The U.S. House of Representatives approved legislation Wednesday to provide Americans in the path of dangerous storms with life-saving warnings.

C.J.’s Home Protection Act requires manufactured and mobile homes to be equipped with emergency weather radios. The bill is named after C.J. Martin, a 2-year-old boy whose life was taken by an F3 tornado in southwest Indiana in 2005. Rep. Brad Ellsworth, D-Ind., who oversaw the recovery effort as Vanderburgh County sheriff, teamed up with Reps. Spencer Bachus, R-Ala., Dennis Moore, D-Kan., and Kay Granger, R-Texas, to introduce the bill and praised its passage as a lifesaving measure.

“C.J. Martin is the reason we are here today. He is a reminder of the heartbreaking loss that severe weather can bring to families and communities throughout the country,” said Ellsworth from the House floor. “The unanimous support C.J.’s Bill received today is based on the recognition that a little thing can make a big difference when it comes to the public’s safety, that if it prevents just one mother from losing her son, a $30 weather radio is not too much to ask.”

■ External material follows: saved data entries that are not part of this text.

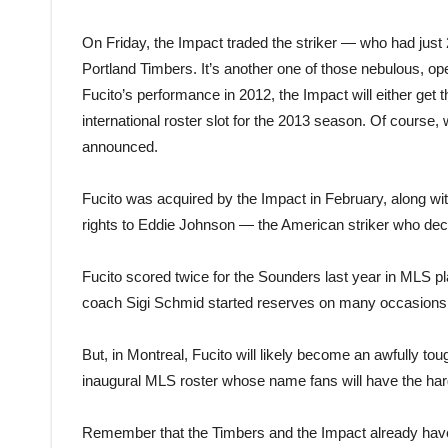
On Friday, the Impact traded the striker — who had just 2
Portland Timbers. It’s another one of those nebulous, 
Fucito’s performance in 2012, the Impact will either get
international roster slot for the 2013 season. Of cours
announced.
Fucito was acquired by the Impact in February, along w
rights to Eddie Johnson — the American striker who dec
Fucito scored twice for the Sounders last year in ML
coach Sigi Schmid started reserves on many occasions, 
But, in Montreal, Fucito will likely become an awfully to
inaugural MLS roster whose name fans will have the harde
Remember that the Timbers and the Impact already have 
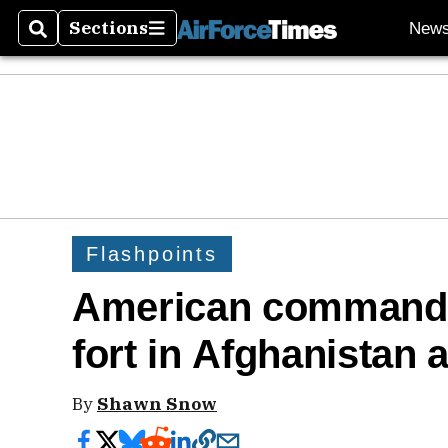
Sections
New
Search
Sections
Flashpoints
American commando
fort in Afghanistan
By
Shawn Snow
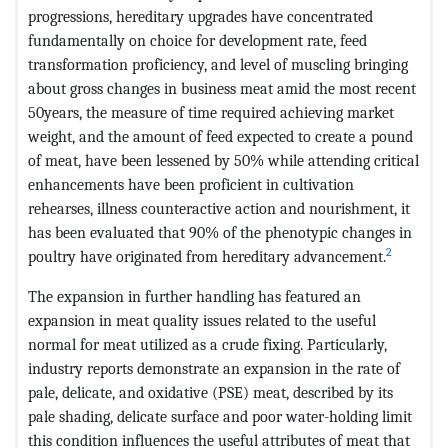
progressions, hereditary upgrades have concentrated
fundamentally on choice for development rate, feed
transformation proficiency, and level of muscling bringing
about gross changes in business meat amid the most recent
50years, the measure of time required achieving market
weight, and the amount of feed expected to create a pound
of meat, have been lessened by 50% while attending critical
enhancements have been proficient in cultivation
rehearses, illness counteractive action and nourishment, it
has been evaluated that 90% of the phenotypic changes in
2
poultry have originated from hereditary advancement.
The expansion in further handling has featured an
expansion in meat quality issues related to the useful
normal for meat utilized as a crude fixing. Particularly,
industry reports demonstrate an expansion in the rate of
pale, delicate, and oxidative (PSE) meat, described by its
pale shading, delicate surface and poor water-holding limit
this condition influences the useful attributes of meat that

“There is no doubt in my mind that this legislation will save lives. Today’s vote is a critical step forward in this effort, and I am grateful to Congressman Ellsworth and all of the members of the House for their support of C.J.’s Bill,” said Kathryn Martin, public safety advocate and C.J.’s mother.

C.J.’s bill will next go to the Senate for its consideration. Upon passage in the Senate, the bill must then be signed by President Obama before becoming law.